Google Cloud Managed Prometheus stores metrics in Monarch, the same system that monitors all of Google’s production services (Search, Gmail, YouTube, Cloud). Monarch ingests over 2 billion time series and processes over 4 trillion metric points per day. When you send a metric to GMP, it is stored with the same durability and query performance that Google relies on for its own SRE operations. This is why GMP can offer 24-month retention without the capacity planning headaches of self-managed Prometheus.
Multi-Cluster Services DNS resolution uses a special domain: .svc.clusterset.local. This domain is separate from the standard .svc.cluster.local used for intra-cluster DNS. When a pod looks up api.backend.svc.clusterset.local, CoreDNS forwards the request to the MCS controller, which returns endpoints from all clusters that have exported that Service. The endpoints are weighted by the number of healthy pods in each cluster, so traffic naturally flows to the cluster with the most available capacity.
Inter-zone egress within a GKE cluster costs $0.01 per GB, and this can add up fast. A regional cluster with nodes in 3 zones incurs inter-zone charges for every pod-to-pod call that crosses zone boundaries. For a microservice architecture with 50 services making 1,000 requests per second with 10KB payloads, inter-zone traffic can cost $300-500 per month. Using topology-aware routing (topologySpreadConstraints or Service internalTrafficPolicy: Local) can reduce this by keeping traffic within the same zone.
Fleet workload identity allows a single Kubernetes ServiceAccount identity to be recognized across all clusters in the Fleet. This means you can register a ServiceAccount in Cluster A and have it authenticated in Cluster B without creating duplicate IAM bindings.

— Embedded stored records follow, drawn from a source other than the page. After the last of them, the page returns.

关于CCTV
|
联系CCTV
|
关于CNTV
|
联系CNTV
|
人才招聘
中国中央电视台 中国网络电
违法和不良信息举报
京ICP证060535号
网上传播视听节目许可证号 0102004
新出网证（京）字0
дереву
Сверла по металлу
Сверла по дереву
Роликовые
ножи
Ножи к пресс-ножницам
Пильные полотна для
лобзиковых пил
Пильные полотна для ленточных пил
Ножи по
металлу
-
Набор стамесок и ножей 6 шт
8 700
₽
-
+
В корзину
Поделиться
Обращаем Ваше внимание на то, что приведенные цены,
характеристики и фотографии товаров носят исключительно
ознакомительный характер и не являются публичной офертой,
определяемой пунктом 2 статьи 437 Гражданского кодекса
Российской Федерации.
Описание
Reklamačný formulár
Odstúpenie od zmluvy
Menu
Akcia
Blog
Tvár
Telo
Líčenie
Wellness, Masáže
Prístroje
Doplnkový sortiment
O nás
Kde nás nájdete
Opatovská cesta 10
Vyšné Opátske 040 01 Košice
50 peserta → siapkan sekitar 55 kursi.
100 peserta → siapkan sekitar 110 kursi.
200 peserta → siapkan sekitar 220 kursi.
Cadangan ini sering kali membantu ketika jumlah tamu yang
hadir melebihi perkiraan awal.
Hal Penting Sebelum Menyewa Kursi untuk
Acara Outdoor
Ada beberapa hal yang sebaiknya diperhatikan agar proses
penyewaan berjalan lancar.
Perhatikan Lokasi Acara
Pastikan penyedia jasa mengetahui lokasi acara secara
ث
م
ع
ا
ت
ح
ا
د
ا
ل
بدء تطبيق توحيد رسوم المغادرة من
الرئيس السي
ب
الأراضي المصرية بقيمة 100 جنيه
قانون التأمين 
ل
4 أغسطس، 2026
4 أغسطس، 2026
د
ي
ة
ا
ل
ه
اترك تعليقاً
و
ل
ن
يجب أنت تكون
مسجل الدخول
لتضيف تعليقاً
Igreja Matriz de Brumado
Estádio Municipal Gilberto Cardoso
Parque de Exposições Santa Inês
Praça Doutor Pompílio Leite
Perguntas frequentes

The identity format is PROJECT_ID.svc.id.goog[NAMESPACE/KSA_NAME], and it works the same regardless of which Fleet member the pod runs in. This is the foundation for zero-trust networking across a multi-cluster architecture.

Common Mistakes

Mistake	Why It Happens	How to Fix It
Enabling WORKLOAD logging without understanding volume	All container stdout goes to Cloud Logging	Set log exclusion filters or reduce application verbosity; Cloud Logging charges per GB ingested
Not enabling cost allocation	Assuming billing breakdown is automatic	Enable `--enable-cost-allocation` on the cluster; without it, costs are aggregated at the project level
Running Prometheus alongside GMP	Not realizing GMP replaces self-managed Prometheus	Migrate scrape configs to PodMonitoring CRDs; remove the self-managed Prometheus deployment
Ignoring inter-zone egress costs	Not aware that cross-zone traffic is billed	Use topology-aware routing; co-locate tightly-coupled services in the same zone
Registering clusters in a Fleet without Workload Identity	Fleet features require WIF for authentication	Enable `--workload-pool` on the cluster and `--enable-workload-identity` during Fleet registration
Deploying MultiClusterIngress to all clusters	Only the config cluster processes MCI resources	Deploy MCI and MCS resources only to the designated config cluster
Not setting resource requests (affecting cost allocation)	Pods without requests cannot be attributed to cost centers	Require resource requests via Policy Controller; Autopilot enforces this automatically
Querying GMP with high-cardinality labels	Creating millions of unique time series	Avoid labels with unbounded values (user IDs, request IDs); use histograms instead of per-request metrics

Quiz

1. You are the lead engineer for a financial application spanning two GKE clusters (US and EU). A new compliance rule requires you to scrape custom metrics from a specific subset of payment pods labeled `pci-scope: true` across all namespaces in both clusters, but you must not scrape any other pods. How should you configure Managed Prometheus (GMP) to achieve this efficiently?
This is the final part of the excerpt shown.